Treasury bond investors made a profit of Sh57.6 billion selling their securities in the secondary market at the Nairobi Securities Exchange (NSE) in the first quarter of the year, underlining government paper's status as top earner ahead of shares and real estate.
They cashed in on demand for high interest infrastructure bonds amid a decline in returns from new issuances coming into the market to sell off their holdings at a premium to buyers.
Capital gains from shares and property meanwhile stood in the single digits at between 1.7 percent and six percent, with the Nairobi bourse coming off a high base following a Sh500 billion or 34 percent appreciation in investor wealth in 2024.
In a similar period last year, investors selling the government paper booked a loss of Sh2.9 billion, having been forced to offer discounts on price to attract buyers because new auctions coming into the market were paying higher interest compared to existing bonds.
Data published by the Capital Markets Authority (CMA) shows that the higher profits have also coincided with an increase in trading activity on the secondary market at the NSE, reflecting a rush to cash in on the capital gains being realised on the bonds.
In the quarter, investors traded a record Sh724.3 billion worth of Treasury bonds in the market. These papers had a face value of Sh666.7 billion, hence the capital gains being realised by the sellers. In the first quarter of 2024, the realised value of bond trades stood at Sh209.5 billion, with the face value at Sh212.4 billion.
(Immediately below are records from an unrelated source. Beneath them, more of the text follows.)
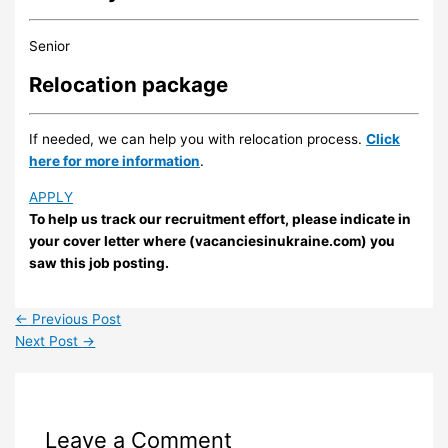
Senior
Relocation package
If needed, we can help you with relocation process.
Click
here for more information
.
APPLY
To help us track our recruitment effort, please indicate in
your cover letter where (vacanciesinukraine.com) you
saw this job posting.
←
Previous Post
Next Post
→
Leave a Comment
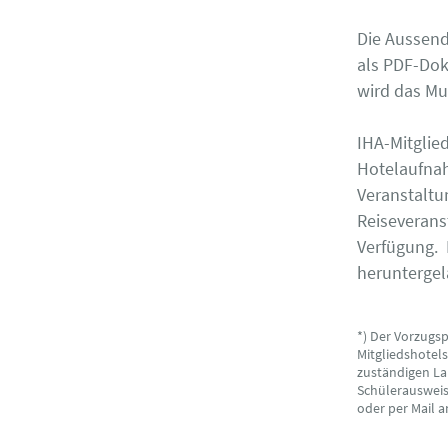
Die Aussend
als PDF-Dok
wird das Mu
IHA-Mitgl
Hotelaufna
Veranstalt
Reiseverans
Verfügung.
herunterge
*) Der Vorzugs
Mitgliedshotel
zuständigen La
Schülerausweise
oder per Mail 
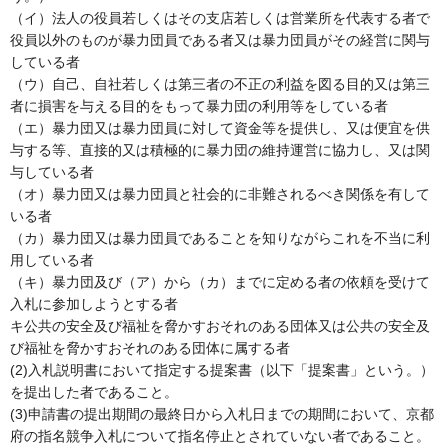
（イ）法人の役員若しくはその支店若しくは営業所を代表する者で
役員以外のものが暴力団員である者又は暴力団員がその経営に関与
している者
（ウ）自己、自社若しくは第三者の不正の利益を図る目的又は第三
者に損害を与える目的をもって暴力団の利用等をしている者
（エ）暴力団又は暴力団員に対して資金等を提供し、又は便宜を供
与する等、直接的又は積極的に暴力団の維持運営に協力し、又は関
与している者
（オ）暴力団又は暴力団員と社会的に非難されるべき関係を有して
いる者
（カ）暴力団又は暴力団員であることを知りながらこれを不当に利
用している者
（キ）暴力団及び（ア）から（カ）までに定める者の依頼を受けて
入札に参加しようとする者
キ公共の安全及び福祉を脅かすおそれのある団体又は公共の安全及
び福祉を脅かすおそれのある団体に属する者
(2)入札説明書において指定する提案書（以下「提案書」という。）
を提出した者であること。
(3)申請書の提出期間の最終日から入札日までの期間において、京都
府の指名競争入札について指名停止とされていない者であること。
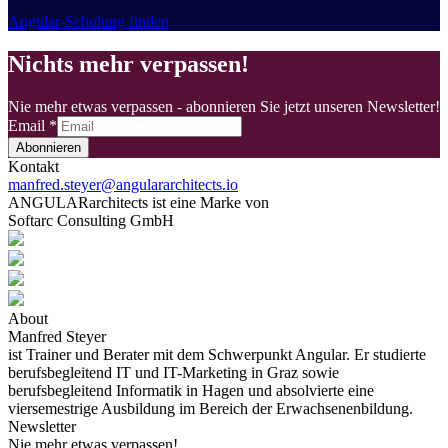
Angular-Schulung finden
Nichts mehr verpassen!
Nie mehr etwas verpassen - abonnieren Sie jetzt unseren Newsletter!
Email
*
Abonnieren
Kontakt
manfred.steyer@angulararchitects.io
ANGULARarchitects ist eine Marke von
Softarc Consulting GmbH
About
Manfred Steyer
ist Trainer und Berater mit dem Schwerpunkt Angular. Er studierte
berufsbegleitend IT und IT-Marketing in Graz sowie
berufsbegleitend Informatik in Hagen und absolvierte eine
viersemestrige Ausbildung im Bereich der Erwachsenenbildung.
Newsletter
Nie mehr etwas verpassen!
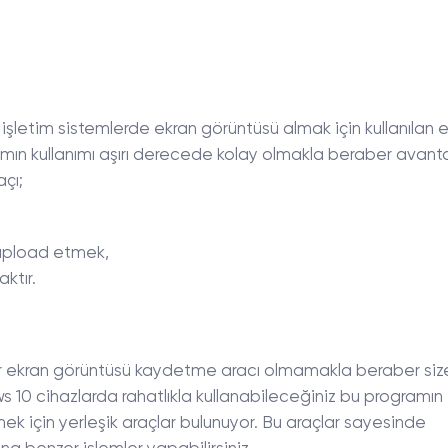
şletim sistemlerde ekran görüntüsü almak için kullanılan 
mın kullanımı aşırı derecede kolay olmakla beraber avantajl
açı;
 upload etmek,
ktır.
 ekran görüntüsü kaydetme aracı olmamakla beraber siz
10 cihazlarda rahatlıkla kullanabileceğiniz bu programın
mek için yerleşik araçlar bulunuyor. Bu araçlar sayesinde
Bonds are normally issued in units of a face or par value of Sh100. However, when being traded on the secondary market, a bond attracts a premium or discount on this value depending on demand from buyers, and whether it carries a higher or lower interest rate compared to what is being paid on new issuances of a similar tenor (yield).
Bond yields and prices at the secondary market therefore feature an inverse relationship where a rise in one signals a decline in the other.
The yields rise when risk sentiment goes up, meaning investors are willing to offer their bonds at a discount to secure buyers and in turn take up new issuances in the primary market at higher interest rates.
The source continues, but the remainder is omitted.